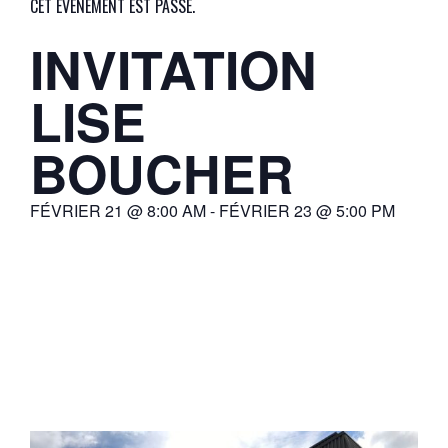
CET ÉVÈNEMENT EST PASSÉ.
INVITATION
LISE
BOUCHER
FÉVRIER 21
@
8:00 AM
-
FÉVRIER 23
@
5:00 PM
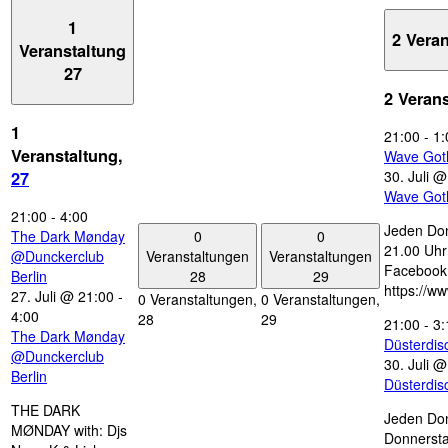
1
2 Vera
Veranstaltung
27
2 Veran
1
21:00
-
1:
Veranstaltung,
Wave Got
30. Juli 
27
Wave Got
21:00
-
4:00
Jeden Don
0
0
The Dark Mønday
21.00 Uhr 
Veranstaltungen
Veranstaltungen
@Dunckerclub
Facebook
28
29
Berlin
https://w
27. Juli @ 21:00
-
0 Veranstaltungen,
0 Veranstaltungen,
4:00
28
29
21:00
-
3:
The Dark Mønday
Düsterdi
@Dunckerclub
30. Juli 
Berlin
Düsterdi
THE DARK
Jeden Don
MØNDAY with: Djs
Donnersta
=-=-=
_PROBLEM DESCRIPTION_: Copy out all the data without changing anything, and drop the pictures.

_SOLUTION TO THIS PROBLEM_:
CET ÉVÈNEMENT EST PASSÉ.
INVITATION
LISE
BOUCHER
FÉVRIER 21
@
8:00 AM
-
FÉVRIER 23
@
5:00 PM
1
2 Vera
Veranstaltung
27
2 Veran
1
21:00
-
1:
Veranstaltung,
Wave Got
30. Juli 
27
Wave Got
21:00
-
4:00
Jeden Don
0
0
The Dark Mønday
21.00 Uhr 
Veranstaltungen
Veranstaltungen
@Dunckerclub
Facebook
28
29
Berlin
https://w
27. Juli @ 21:00
-
0 Veranstaltungen,
0 Veranstaltungen,
4:00
28
29
21:00
-
3:
The Dark Mønday
Düsterdi
@Dunckerclub
30. Juli 
Berlin
Düsterdi
THE DARK
Jeden Don
MØNDAY with: Djs
Donnersta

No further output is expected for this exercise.